Your task => Transcribe the listing in full, word for word; pictures do not belong in the copy.

Dataset excerpts =>
────────────────────

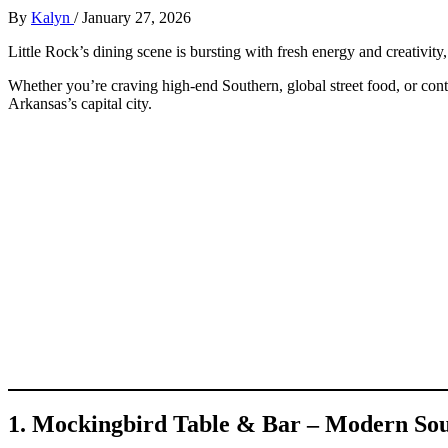
By
Kalyn
/
January 27, 2026
Little Rock’s dining scene is bursting with fresh energy and creativit
Whether you’re craving high-end Southern, global street food, or cont
Arkansas’s capital city.
1. Mockingbird Table & Bar – Modern So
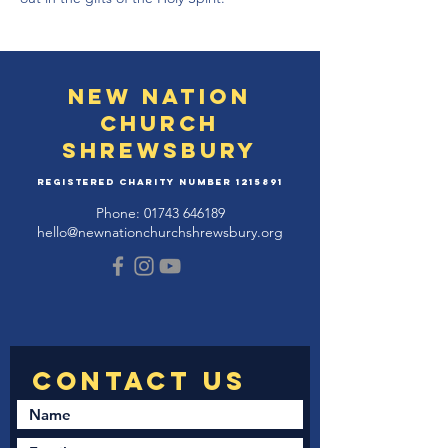
New Nation
Church
Shrewsbury
Registered Charity Number
1215891
Phone:
01743 646189
hello@newnationchurchshrewsbury.org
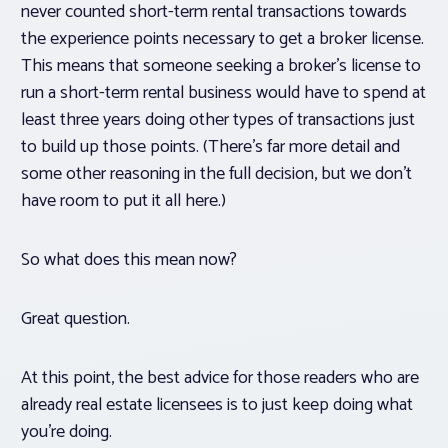
never counted short-term rental transactions towards
the experience points necessary to get a broker license.
This means that someone seeking a broker’s license to
run a short-term rental business would have to spend at
least three years doing
other
types of transactions just
to build up those points. (There’s far more detail and
some other reasoning in the full decision, but we don’t
have room to put it all here.)
So what does this mean now?
Great question.
At this point, the best advice for those readers who are
already real estate licensees is to just keep doing what
you’re doing.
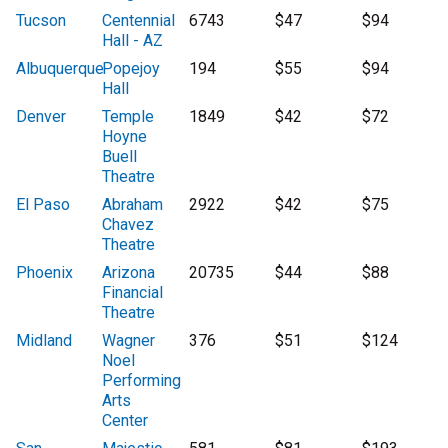
Tucson
Centennial
6743
$47
$94
Hall - AZ
Albuquerque
Popejoy
194
$55
$94
Hall
Denver
Temple
1849
$42
$72
Hoyne
Buell
Theatre
El Paso
Abraham
2922
$42
$75
Chavez
Theatre
Phoenix
Arizona
20735
$44
$88
Financial
Theatre
Midland
Wagner
376
$51
$124
Noel
Performing
Arts
Center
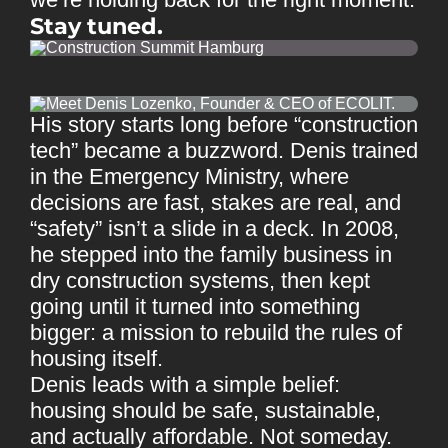
Stay tuned.
His story starts long before “construction
tech” became a buzzword. Denis trained
in the Emergency Ministry, where
decisions are fast, stakes are real, and
“safety” isn’t a slide in a deck. In 2008,
he stepped into the family business in
dry construction systems, then kept
going until it turned into something
bigger: a mission to rebuild the rules of
housing itself.
Denis leads with a simple belief:
housing should be safe, sustainable,
and actually affordable. Not someday.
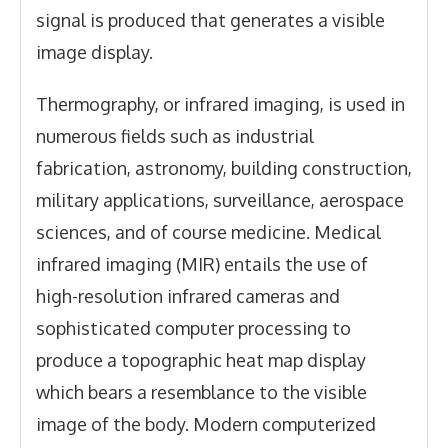
signal is produced that generates a visible
image display.
Thermography, or infrared imaging, is used in
numerous fields such as industrial
fabrication, astronomy, building construction,
military applications, surveillance, aerospace
sciences, and of course medicine. Medical
infrared imaging (MIR) entails the use of
high-resolution infrared cameras and
sophisticated computer processing to
produce a topographic heat map display
which bears a resemblance to the visible
image of the body. Modern computerized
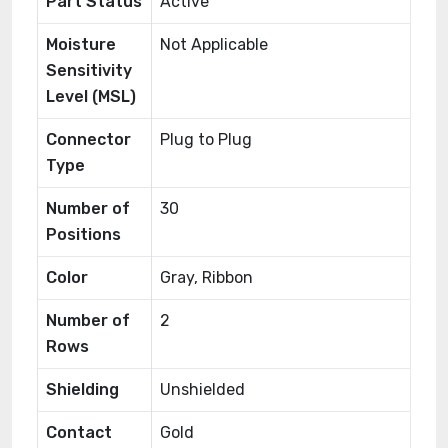
Part Status
Active
Moisture
Not Applicable
Sensitivity
Level (MSL)
Connector
Plug to Plug
Type
Number of
30
Positions
Color
Gray, Ribbon
Number of
2
Rows
Shielding
Unshielded
Contact
Gold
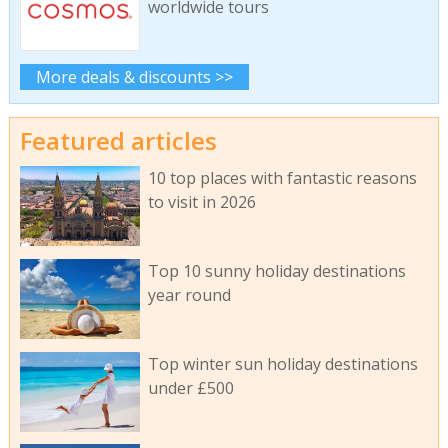
worldwide tours
More deals & discounts >>
Featured articles
10 top places with fantastic reasons
to visit in 2026
Top 10 sunny holiday destinations
year round
Top winter sun holiday destinations
under £500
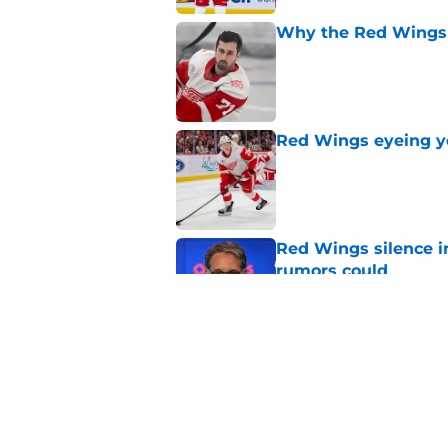
Why the Red Wings 
Published by on Invalid Dat
Red Wings eyeing 
Published by on Invalid Dat
Red Wings silence i
rumors could
Published by on Invalid Dat
Red Wings giving in
Published by on Invalid Dat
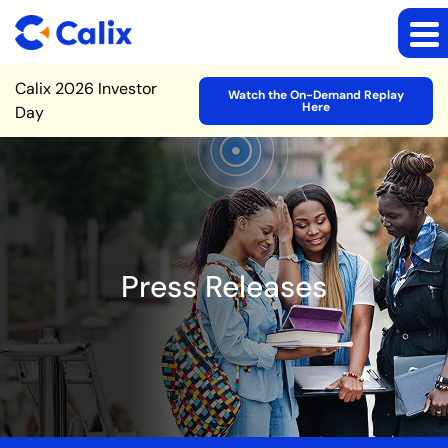
Site Announcement
Calix 2026 Investor
Watch the On-Demand Replay
Here
Day
Press Releases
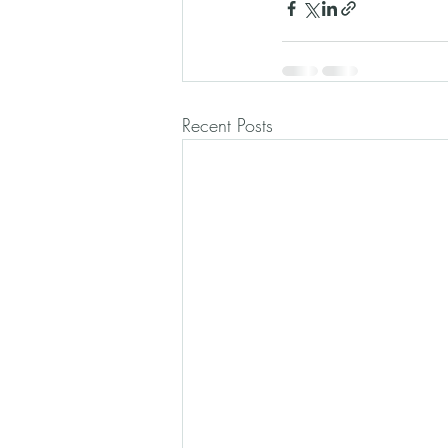
Recent Posts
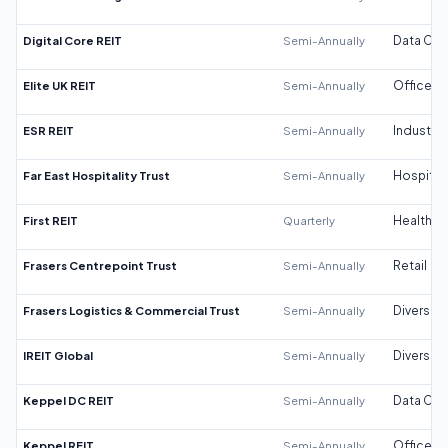
Digital Core REIT
Semi-Annually
Data Cen
Elite UK REIT
Semi-Annually
Office
ESR REIT
Semi-Annually
Industrial
Far East Hospitality Trust
Semi-Annually
Hospitali
First REIT
Quarterly
Healthca
Frasers Centrepoint Trust
Semi-Annually
Retail
Frasers Logistics & Commercial Trust
Semi-Annually
Diversifi
IREIT Global
Semi-Annually
Diversifi
Keppel DC REIT
Semi-Annually
Data Cen
Keppel REIT
Semi-Annually
Office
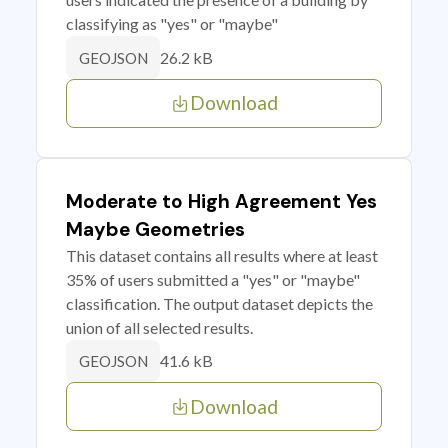
classifying as "yes" or "maybe"
26.2 kB
GEOJSON
Download
Moderate to High Agreement Yes
Maybe Geometries
This dataset contains all results where at least
35% of users submitted a "yes" or "maybe"
classification. The output dataset depicts the
union of all selected results.
41.6 kB
GEOJSON
Download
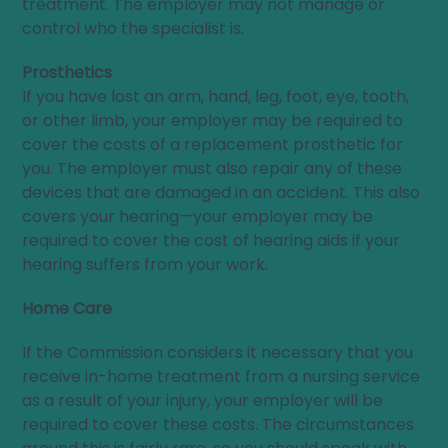
treatment. The employer may not manage or
control who the specialist is.
Prosthetics
If you have lost an arm, hand, leg, foot, eye, tooth,
or other limb, your employer may be required to
cover the costs of a replacement prosthetic for
you. The employer must also repair any of these
devices that are damaged in an accident. This also
covers your hearing—your employer may be
required to cover the cost of hearing aids if your
hearing suffers from your work.
Home Care
If the Commission considers it necessary that you
receive in-home treatment from a nursing service
as a result of your injury, your employer will be
required to cover these costs. The circumstances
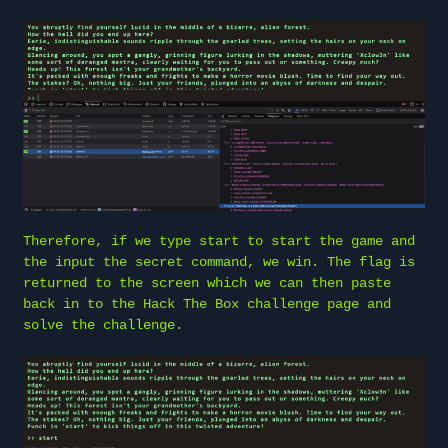
Therefore, if we type start to start the game and
the input the secret command, we win. The flag is
returned to the screen which we can then paste
back in to the Hack The Box challenge page and
solve the challenge.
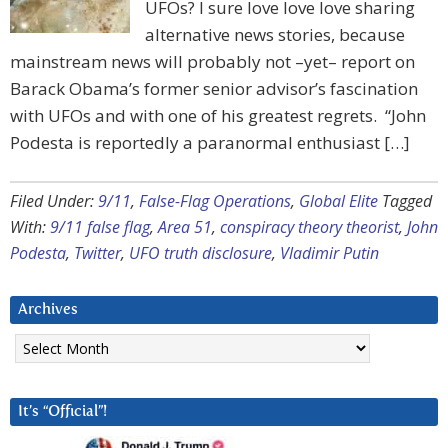
UFOs? I sure love love love sharing
alternative news stories, because
mainstream news will probably not –yet– report on
Barack Obama’s former senior advisor’s fascination
with UFOs and with one of his greatest regrets. “John
Podesta is reportedly a paranormal enthusiast […]
Filed Under:
9/11
,
False-Flag Operations
,
Global Elite
Tagged
With:
9/11 false flag
,
Area 51
,
conspiracy theory theorist
,
John
Podesta
,
Twitter
,
UFO truth disclosure
,
Vladimir Putin
Archives
Archives
It’s “Official”!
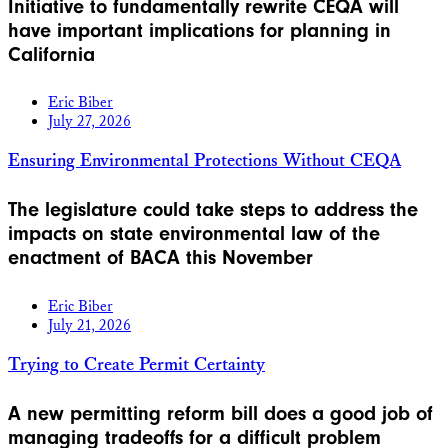
Initiative to fundamentally rewrite CEQA will
have important implications for planning in
California
Eric Biber
July 27, 2026
Ensuring Environmental Protections Without CEQA
The legislature could take steps to address the
impacts on state environmental law of the
enactment of BACA this November
Eric Biber
July 21, 2026
Trying to Create Permit Certainty
A new permitting reform bill does a good job of
managing tradeoffs for a difficult problem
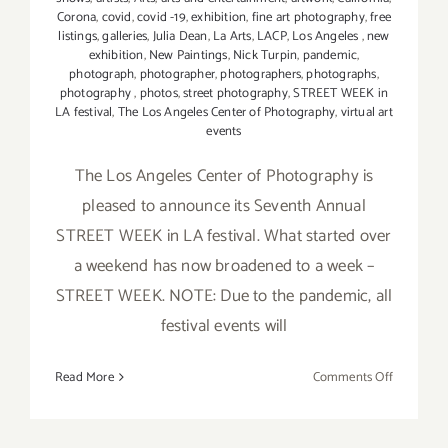
Corona
,
covid
,
covid -19
,
exhibition
,
fine art photography
,
free
listings
,
galleries
,
Julia Dean
,
La Arts
,
LACP
,
Los Angeles
,
new
exhibition
,
New Paintings
,
Nick Turpin
,
pandemic
,
photograph
,
photographer
,
photographers
,
photographs
,
photography
,
photos
,
street photography
,
STREET WEEK in
LA festival
,
The Los Angeles Center of Photography
,
virtual art
events
The Los Angeles Center of Photography is
pleased to announce its Seventh Annual
STREET WEEK in LA festival. What started over
a weekend has now broadened to a week –
STREET WEEK. NOTE: Due to the pandemic, all
festival events will
on
Read More
Comments Off
Running
thru
April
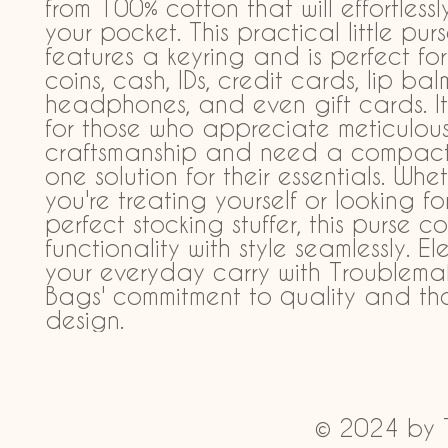
from 100% cotton that will effortlessly 
your pocket. This practical little purs
features a keyring and is perfect for
coins, cash, IDs, credit cards, lip balm
headphones, and even gift cards. It'
for those who appreciate meticulous
craftsmanship and need a compact, 
one solution for their essentials. Whet
you're treating yourself or looking for
perfect stocking stuffer, this purse c
functionality with style seamlessly. El
your everyday carry with Troublemak
Bags' commitment to quality and tho
design.
© 2024 by 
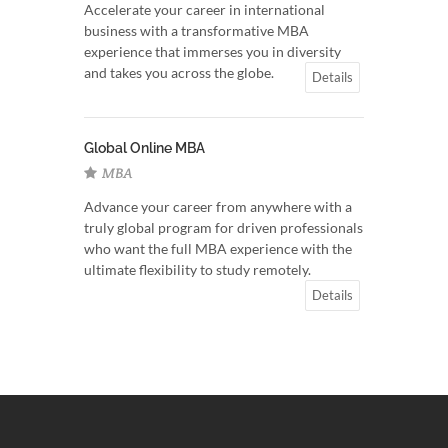
Accelerate your career in international
business with a transformative MBA
experience that immerses you in diversity
and takes you across the globe.
Details
Global Online MBA
MBA
Advance your career from anywhere with a
truly global program for driven professionals
who want the full MBA experience with the
ultimate flexibility to study remotely.
Details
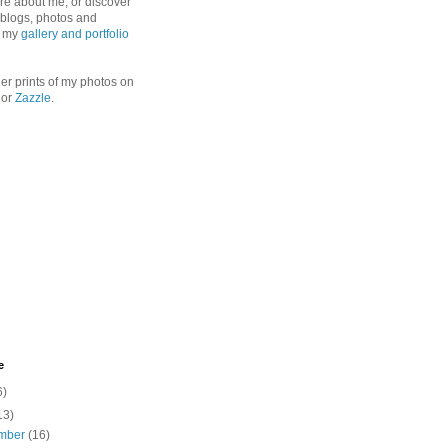
re about me, or discover
, blogs, photos and
n my
gallery and portfolio
er prints of my photos on
or
Zazzle
.
e
6)
13)
mber
(16)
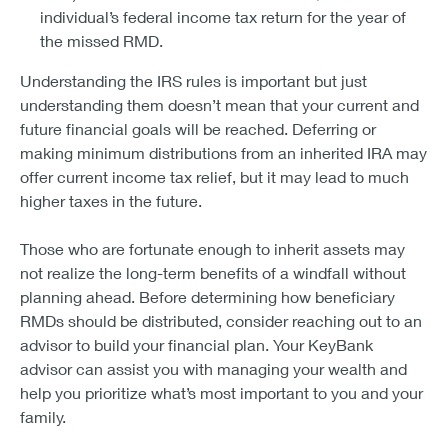
individual’s federal income tax return for the year of
the missed RMD.
Understanding the IRS rules is important but just
understanding them doesn’t mean that your current and
future financial goals will be reached. Deferring or
making minimum distributions from an inherited IRA may
offer current income tax relief, but it may lead to much
higher taxes in the future.
Those who are fortunate enough to inherit assets may
not realize the long-term benefits of a windfall without
planning ahead. Before determining how beneficiary
RMDs should be distributed, consider reaching out to an
advisor to build your financial plan. Your KeyBank
advisor can assist you with managing your wealth and
help you prioritize what’s most important to you and your
family.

────────────────────

Exercise response =>
By
Kalyn
/
January 27, 2026
Little Rock’s dining scene is bursting with fresh energy and creativit
Whether you’re craving high-end Southern, global street food, or cont
Arkansas’s capital city.
1. Mockingbird Table & Bar – Modern So
New Nation
Church
Shrewsbury
Registered Charity Number
1215891
Phone:
01743 646189
hello@newnationchurchshrewsbury.org
never counted short-term rental transactions towards
the experience points necessary to get a broker license.
This means that someone seeking a broker’s license to
run a short-term rental business would have to spend at
least three years doing
other
types of transactions just
to build up those points. (There’s far more detail and
some other reasoning in the full decision, but we don’t
have room to put it all here.)
So what does this mean now?
Great question.
At this point, the best advice for those readers who are
already real estate licensees is to just keep doing what
you’re doing.
Tucson
Centennial
6743
$47
$94
Hall - AZ
Albuquerque
Popejoy
194
$55
$94
Hall
Denver
Temple
1849
$42
$72
Hoyne
Buell
Theatre
El Paso
Abraham
2922
$42
$75
Chavez
Theatre
Phoenix
Arizona
20735
$44
$88
Financial
Theatre
Midland
Wagner
376
$51
$124
Noel
Performing
Arts
Center
Stay tuned.
His story starts long before “construction
tech” became a buzzword. Denis trained
in the Emergency Ministry, where
decisions are fast, stakes are real, and
“safety” isn’t a slide in a deck. In 2008,
he stepped into the family business in
dry construction systems, then kept
going until it turned into something
bigger: a mission to rebuild the rules of
housing itself.
Denis leads with a simple belief:
housing should be safe, sustainable,
and actually affordable. Not someday.
signal is produced that generates a visible
image display.
Thermography, or infrared imaging, is used in
numerous fields such as industrial
fabrication, astronomy, building construction,
military applications, surveillance, aerospace
sciences, and of course medicine. Medical
infrared imaging (MIR) entails the use of
high-resolution infrared cameras and
sophisticated computer processing to
produce a topographic heat map display
which bears a resemblance to the visible
image of the body. Modern computerized
Part Status
Active
Moisture
Not Applicable
Sensitivity
Level (MSL)
Connector
Plug to Plug
Type
Number of
30
Positions
Color
Gray, Ribbon
Number of
2
Rows
Shielding
Unshielded
Contact
Gold
worldwide tours
More deals & discounts >>
Featured articles
10 top places with fantastic reasons
to visit in 2026
Top 10 sunny holiday destinations
year round
Top winter sun holiday destinations
under £500
Why the Red Wings 
Published by on Invalid Dat
Red Wings eyeing 
Published by on Invalid Dat
Red Wings silence i
rumors could
Published by on Invalid Dat
Red Wings giving in
Published by on Invalid Dat
Site Announcement
Calix 2026 Investor
Watch the On-Demand Replay
Here
Day
Press Releases
Recent Posts
Digital Core REIT
Semi-Annually
Data Cen
Elite UK REIT
Semi-Annually
Office
ESR REIT
Semi-Annually
Industrial
Far East Hospitality Trust
Semi-Annually
Hospitali
First REIT
Quarterly
Healthca
Frasers Centrepoint Trust
Semi-Annually
Retail
Frasers Logistics & Commercial Trust
Semi-Annually
Diversifi
IREIT Global
Semi-Annually
Diversifi
Keppel DC REIT
Semi-Annually
Data Cen
Keppel REIT
Semi-Annually
Office
classifying as "yes" or "maybe"
26.2 kB
GEOJSON
Download
Moderate to High Agreement Yes
Maybe Geometries
This dataset contains all results where at least
35% of users submitted a "yes" or "maybe"
classification. The output dataset depicts the
union of all selected results.
41.6 kB
GEOJSON
Download
treatment. The employer may not manage or
control who the specialist is.
Prosthetics
If you have lost an arm, hand, leg, foot, eye, tooth,
or other limb, your employer may be required to
cover the costs of a replacement prosthetic for
you. The employer must also repair any of these
devices that are damaged in an accident. This also
covers your hearing—your employer may be
required to cover the cost of hearing aids if your
hearing suffers from your work.
Home Care
If the Commission considers it necessary that you
receive in-home treatment from a nursing service
as a result of your injury, your employer will be
required to cover these costs. The circumstances
Therefore, if we type start to start the game and
the input the secret command, we win. The flag is
returned to the screen which we can then paste
back in to the Hack The Box challenge page and
solve the challenge.
UFOs? I sure love love love sharing
alternative news stories, because
mainstream news will probably not –yet– report on
Barack Obama’s former senior advisor’s fascination
with UFOs and with one of his greatest regrets. “John
Podesta is reportedly a paranormal enthusiast […]
Filed Under:
9/11
,
False-Flag Operations
,
Global Elite
Tagged
With:
9/11 false flag
,
Area 51
,
conspiracy theory theorist
,
John
Podesta
,
Twitter
,
UFO truth disclosure
,
Vladimir Putin
Archives
Archives
It’s “Official”!
Initiative to fundamentally rewrite CEQA will
have important implications for planning in
California
Eric Biber
July 27, 2026
Ensuring Environmental Protections Without CEQA
The legislature could take steps to address the
impacts on state environmental law of the
enactment of BACA this November
Eric Biber
July 21, 2026
Trying to Create Permit Certainty
A new permitting reform bill does a good job of
managing tradeoffs for a difficult problem
Corona
,
covid
,
covid -19
,
exhibition
,
fine art photography
,
free
listings
,
galleries
,
Julia Dean
,
La Arts
,
LACP
,
Los Angeles
,
new
exhibition
,
New Paintings
,
Nick Turpin
,
pandemic
,
photograph
,
photographer
,
photographers
,
photographs
,
photography
,
photos
,
street photography
,
STREET WEEK in
LA festival
,
The Los Angeles Center of Photography
,
virtual art
events
The Los Angeles Center of Photography is
pleased to announce its Seventh Annual
STREET WEEK in LA festival. What started over
a weekend has now broadened to a week –
STREET WEEK. NOTE: Due to the pandemic, all
festival events will
on
Read More
Comments Off
Running
thru
April
from 100% cotton that will effortlessly 
your pocket. This practical little purs
features a keyring and is perfect for
coins, cash, IDs, credit cards, lip balm
headphones, and even gift cards. It'
for those who appreciate meticulous
craftsmanship and need a compact, 
one solution for their essentials. Whet
you're treating yourself or looking for
perfect stocking stuffer, this purse c
functionality with style seamlessly. El
your everyday carry with Troublemak
Bags' commitment to quality and tho
design.
© 2024 by 
Accelerate your career in international
business with a transformative MBA
experience that immerses you in diversity
and takes you across the globe.
Details
Global Online MBA
MBA
Advance your career from anywhere with a
truly global program for driven professionals
who want the full MBA experience with the
ultimate flexibility to study remotely.
Details
re about me, or discover
, blogs, photos and
n my
gallery and portfolio
er prints of my photos on
or
Zazzle
.
e
6)
13)
mber
(16)
individual’s federal income tax return for the year of
the missed RMD.
Understanding the IRS rules is important but just
understanding them doesn’t mean that your current and
future financial goals will be reached. Deferring or
making minimum distributions from an inherited IRA may
offer current income tax relief, but it may lead to much
higher taxes in the future.
Those who are fortunate enough to inherit assets may
not realize the long-term benefits of a windfall without
planning ahead. Before determining how beneficiary
RMDs should be distributed, consider reaching out to an
advisor to build your financial plan. Your KeyBank
advisor can assist you with managing your wealth and
help you prioritize what’s most important to you and your
family.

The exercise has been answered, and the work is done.